_WORK REQUEST_
Print the data once more, exactly as given. Drop the pictures.

Transcribed page contents
-----

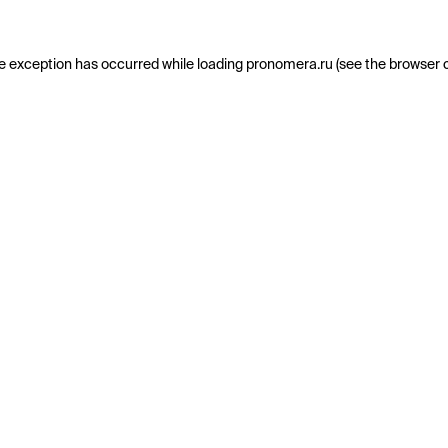
e exception has occurred while loading
pronomera.ru
(see the
browser 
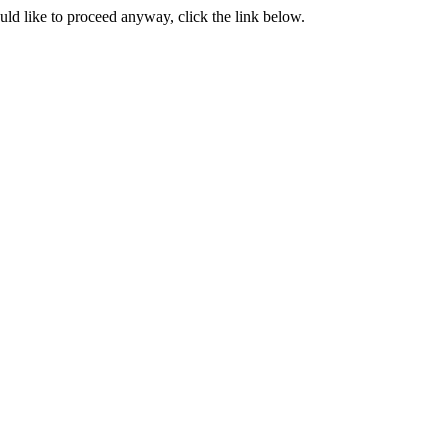
ould like to proceed anyway, click the link below.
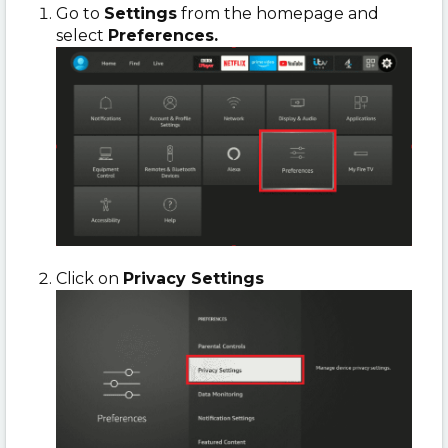
Go to
Settings
from the homepage and
select
Preferences.
Click on
Privacy Settings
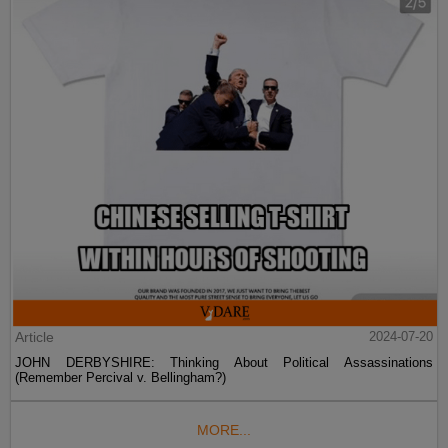
Article
2024-07-20
JOHN DERBYSHIRE: Thinking About Political Assassinations
(Remember Percival v. Bellingham?)
MORE...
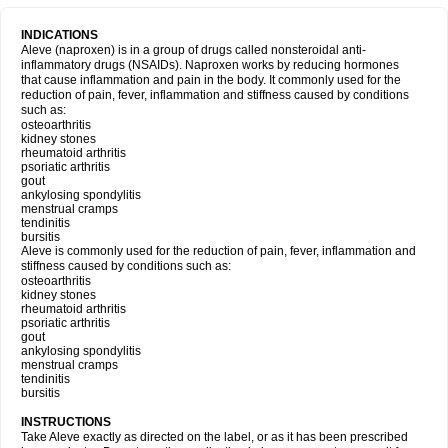
INDICATIONS
Aleve (naproxen) is in a group of drugs called nonsteroidal anti-
inflammatory drugs (NSAIDs). Naproxen works by reducing hormones
that cause inflammation and pain in the body. It commonly used for the
reduction of pain, fever, inflammation and stiffness caused by conditions
such as:
osteoarthritis
kidney stones
rheumatoid arthritis
psoriatic arthritis
gout
ankylosing spondylitis
menstrual cramps
tendinitis
bursitis
Aleve is commonly used for the reduction of pain, fever, inflammation and
stiffness caused by conditions such as:
osteoarthritis
kidney stones
rheumatoid arthritis
psoriatic arthritis
gout
ankylosing spondylitis
menstrual cramps
tendinitis
bursitis
INSTRUCTIONS
Take Aleve exactly as directed on the label, or as it has been prescribed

-----

_ANSWER AREA_
e exception has occurred while loading
pronomera.ru
(see the
browser 
ould like to proceed anyway, click the link below.
Go to
Settings
from the homepage and
select
Preferences.
Click on
Privacy Settings
Article
2024-07-20
JOHN DERBYSHIRE: Thinking About Political Assassinations
(Remember Percival v. Bellingham?)
MORE...
INDICATIONS
Aleve (naproxen) is in a group of drugs called nonsteroidal anti-
inflammatory drugs (NSAIDs). Naproxen works by reducing hormones
that cause inflammation and pain in the body. It commonly used for the
reduction of pain, fever, inflammation and stiffness caused by conditions
such as:
osteoarthritis
kidney stones
rheumatoid arthritis
psoriatic arthritis
gout
ankylosing spondylitis
menstrual cramps
tendinitis
bursitis
Aleve is commonly used for the reduction of pain, fever, inflammation and
stiffness caused by conditions such as:
osteoarthritis
kidney stones
rheumatoid arthritis
psoriatic arthritis
gout
ankylosing spondylitis
menstrual cramps
tendinitis
bursitis
INSTRUCTIONS
Take Aleve exactly as directed on the label, or as it has been prescribed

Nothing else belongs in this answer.